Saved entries
++++++
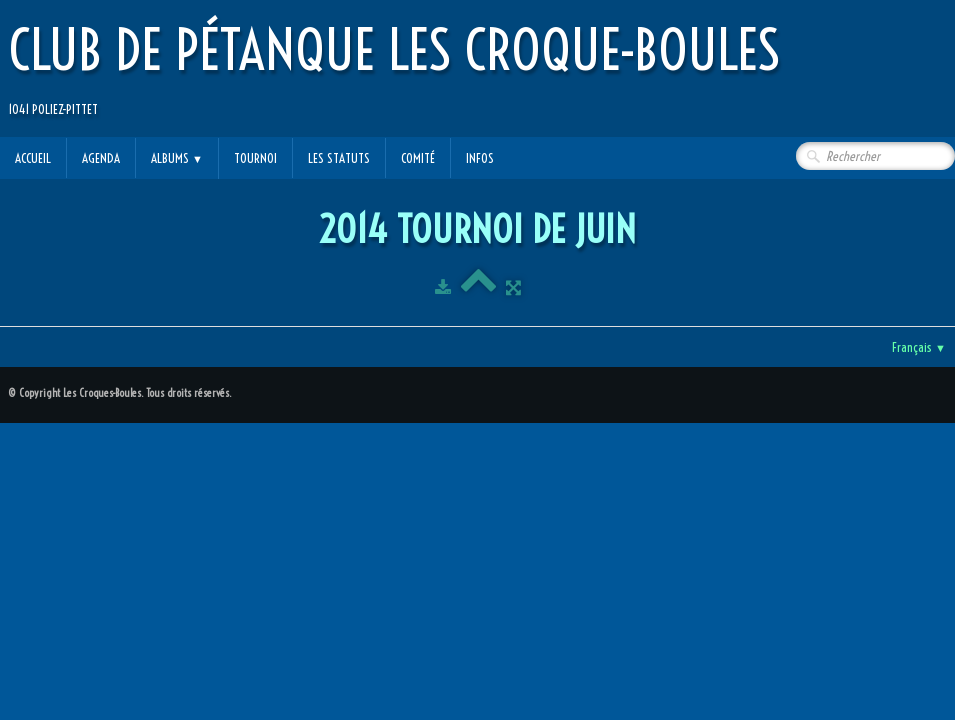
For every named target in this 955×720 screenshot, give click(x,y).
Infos (480, 158)
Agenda (101, 158)
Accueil (33, 158)
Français (919, 347)
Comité (418, 158)
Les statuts (339, 158)
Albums (177, 158)
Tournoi (255, 158)
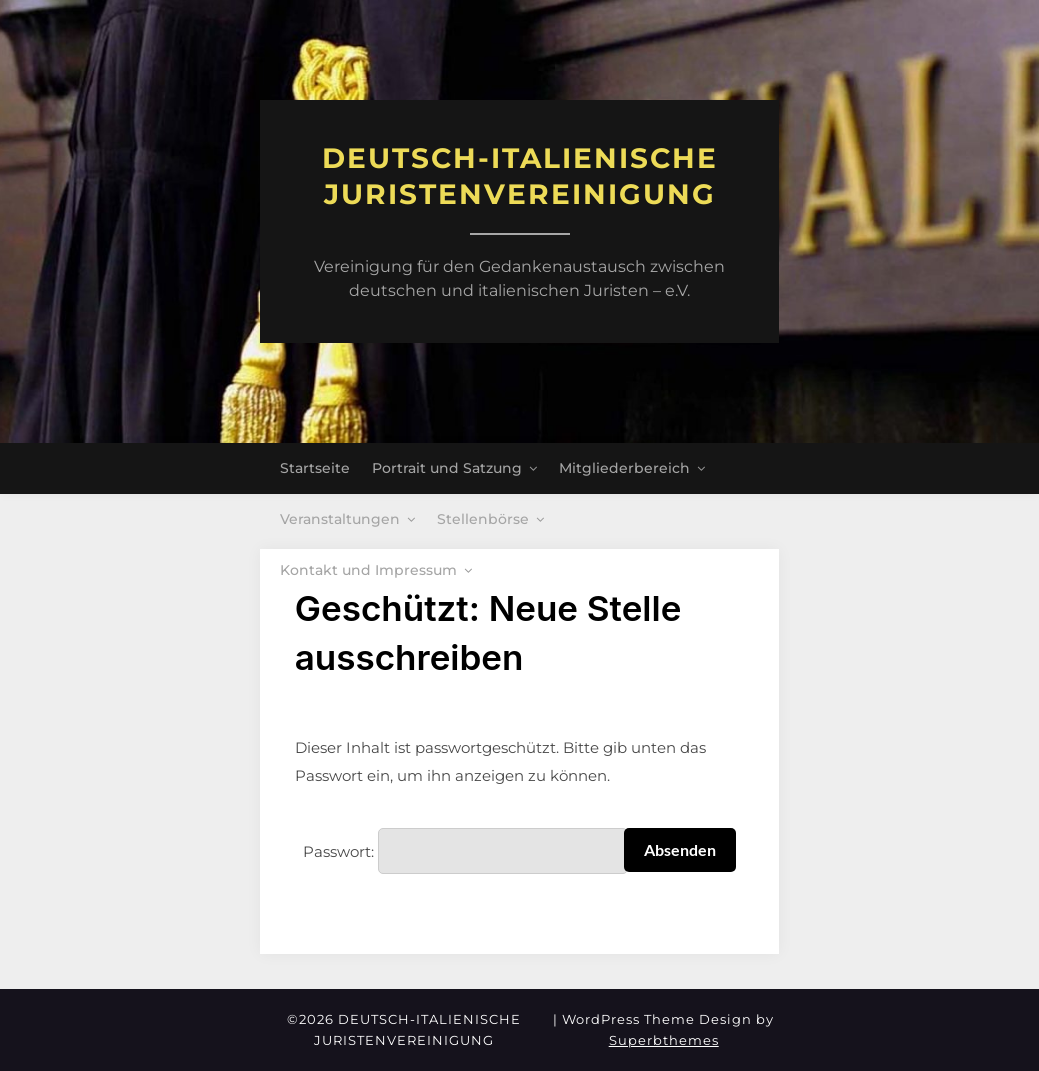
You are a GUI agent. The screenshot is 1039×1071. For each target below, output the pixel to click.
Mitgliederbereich (624, 468)
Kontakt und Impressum (368, 570)
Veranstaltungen (340, 519)
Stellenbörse (483, 519)
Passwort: (465, 851)
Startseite (315, 468)
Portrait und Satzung (447, 468)
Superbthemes (664, 1040)
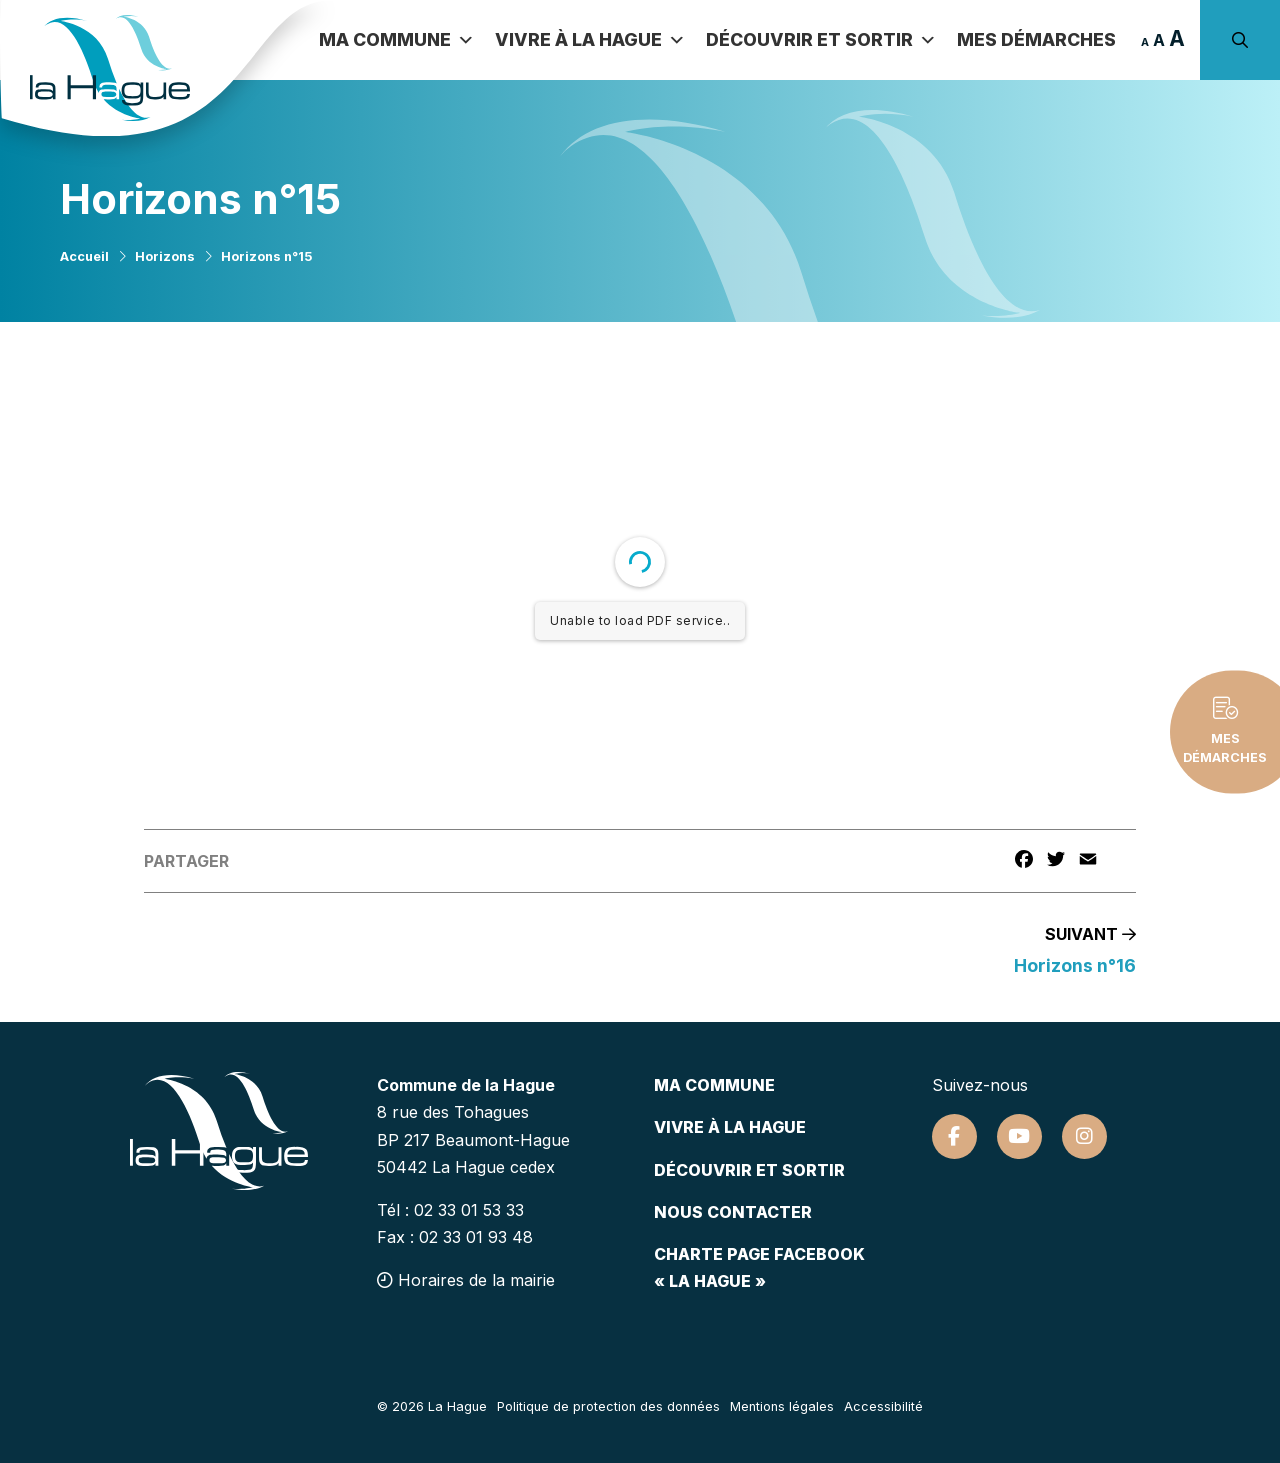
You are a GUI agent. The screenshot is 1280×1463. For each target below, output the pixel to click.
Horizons (165, 256)
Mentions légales (782, 1406)
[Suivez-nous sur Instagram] (1084, 1136)
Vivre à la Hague (590, 40)
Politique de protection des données (608, 1406)
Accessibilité (883, 1406)
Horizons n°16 (1075, 965)
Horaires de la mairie (466, 1280)
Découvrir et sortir (821, 40)
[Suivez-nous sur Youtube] (1019, 1136)
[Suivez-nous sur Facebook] (954, 1136)
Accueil (84, 256)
++++++
◆ Assignment ◆
Retyped exactly, the lines from the one holding "Tournoi (255, 158)" through the last line of the data above are the whole answer. Pictures stay out.

◆ Exercise output ◆
Tournoi (255, 158)
You are a GUI agent. The screenshot is 1039×1071. For each target below, output the pixel to click.
Mitgliederbereich (624, 468)
Kontakt und Impressum (368, 570)
Veranstaltungen (340, 519)
Stellenbörse (483, 519)
Passwort: (465, 851)
Startseite (315, 468)
Portrait und Satzung (447, 468)
Superbthemes (664, 1040)
You are a GUI agent. The screenshot is 1280×1463. For each target below, output the pixel to click.
Horizons (165, 256)
Mentions légales (782, 1406)
[Suivez-nous sur Instagram] (1084, 1136)
Vivre à la Hague (590, 40)
Politique de protection des données (608, 1406)
Accessibilité (883, 1406)
Horizons n°16 (1075, 965)
Horaires de la mairie (466, 1280)
Découvrir et sortir (821, 40)
[Suivez-nous sur Youtube] (1019, 1136)
[Suivez-nous sur Facebook] (954, 1136)
Accueil (84, 256)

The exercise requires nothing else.